What we refer to as our body clock is also known as circadian rhythms. These influence an organism's daily cycle of behavioral, physical and mental changes. The rhythms are generated within organisms and also in response to external stimuli, mainly light and darkness. They are found throughout the living world, from bacteria to plants, fungi to animals. In us humans, circadian rhythms are most noted in our sleep patterns. Understand your body clock and function more efficiently and effectively and also, sleep better.
To understand your body clock you have to realize there isn’t just a single clock but many inside your body. The master clock is located in your brain in the hypothalamus, and it acts like a conductor. It sends regular signals through your body at different times of the day.
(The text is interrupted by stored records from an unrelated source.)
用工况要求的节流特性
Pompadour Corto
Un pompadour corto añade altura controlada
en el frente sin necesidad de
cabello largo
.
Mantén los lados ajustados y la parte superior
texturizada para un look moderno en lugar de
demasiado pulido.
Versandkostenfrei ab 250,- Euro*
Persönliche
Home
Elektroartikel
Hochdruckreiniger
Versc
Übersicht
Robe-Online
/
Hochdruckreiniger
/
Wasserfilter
These clocks are found in all our organs and body tissues, and are located in special cells. These cells are coordinated by the master clock in the brain.
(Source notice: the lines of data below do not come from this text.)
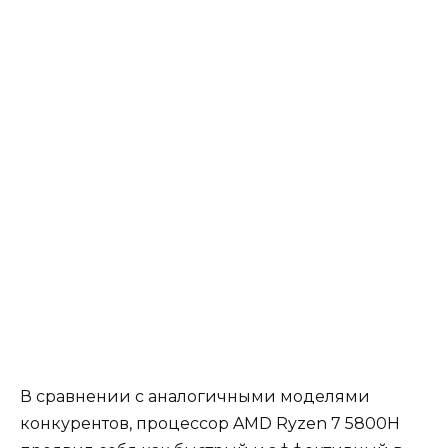
В сравнении с аналогичными моделями
конкурентов, процессор AMD Ryzen 7 5800H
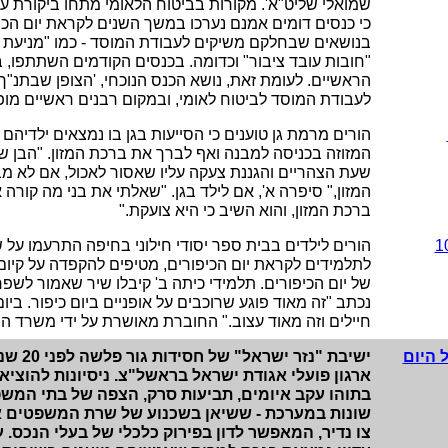
שמואלי שליט"א'. מקורות בביטוח הלאומי מתחו ביקורת על 
כי כנסים דומים אמנם נערכו במשך השנים לקראת יום הכ
בנושאים שבחלקם משיקים לעבודת המוסד - כמו "מניעת 
"חובות עובד ציבור" וכדומה. בכנסים הקודמים השתתפו, ב
הראשיים. לעומת זאת, נושא הכנס הנוכחי, 'הצופן שבתנ"ך',
לעבודת המוסד לביטוח לאומי, ובמקום רבנים ראשיים מופיע
הורים מרמת גן טוענים כי הסייעות בגן בו נמצאים ילדיה
המזוזה בכניסה למבנה ואף לברך את ברכת המזון. "הבן של
שעת הצהריים והגננת צעקה עליו שאסור לאכול, אם לא מ
המזון," סיפרה א', אם לילד בגן. "שאלתי את בני מה קור
ברכת המזון, והוא השיב כי היא צועקת."
הורים לילדים בבית ספר יסודי חילוני בחיפה התרעמו על
לתלמידים לקראת יום הכיפורים, מטיפים להקפדה על קיום
של יום הכיפורים. תלמידי כיתה ב' קיבלו שיר שאמור לשפ
נכתב "זה מאוד פוגע שרוכבים על אופניים ביום כיפור. ביו
חיילים וזה מאוד עצוב." החוברת מאושרת על ידי משרד הח
 היום
ישיבת "נז
ארגון פועלי אגודת ישראל בראשל"צ. ניסיונות להוצי
בתוהו עקב איומים, תביעות סרק, הצפה של בתי המשפ
שונות במערכת - ששיאן בשכנוע של שרת המשפטים א
צו נדיר, המאפשר לדון בפירוק כלכלי של בעלי הנכס.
Not only are there special cells act as clocks, but each individual cell has its own internal clock. Each cell, as a result, has the capacity to generate a 24-hour oscillation.
The theory is that the earliest cells may have developed both photosensitivity and circadian rhythms at the same time to avoid UV damage from the sun. That way, they could repair themselves at night.
You don’t even realize all this is happening, but your body clock does. Our internal clocks help us anticipate night and day, and letting the body know when to repair cells. The clock also helps our bodies anticipate summer and winter to prepare for the changes that happen during those seasons.
As the evening approaches, our bodies often start slowing down, and after a while it tells us it’s time to go to sleep, and the urge becomes almost irresistible. That’s the internal clock kicking in!
Humans aren’t the only creatures to have internal clocks. It’s believed that any organism that draws energy from sunlight also has a circadian rhythm. Even plants - experiments showed that the leaves of mimosas still opened and closed in the dark, following its own internal clock rather than the sun.
Not only do we have a 24-hour clock, but we also have one that responds to the seasons. As the nights grow longer, we tend to sleep more and perhaps gain a few pounds in preparation for winter. Bears hibernate, deer prepare to mate, and plants lose their leaves, all according to their internal clocks.
Our internal clocks become out of step if there is no light to regulate them. We have sensors in our eyes that detect light and send information to the part of our brain that keeps our body clocks on time.
Jet lag occurs because our internal clocks are on one time and our physical body is on another time. Your body and clock will eventually synchronize, but it sometimes takes a day or two.
People who work late shifts often experience social jet lag. The mismatch between their biological time and social time is a constant battle between when their body wants to wake up and when the alarm clock actually goes off. Some studies suggest that this could contribute to depression, obesity, heart disease and cancer.
As teenagers, the influx of hormones can delay the clock by as much as two hours. During our early adult and midlife years we tend to get up earlier. As we age, we need a little more sleep and may want to get up an hour later of go to bed earlier.
Researching this answered a few questions for me. I find it fascinating – the rhythm of life! How in tune with your body clock are you?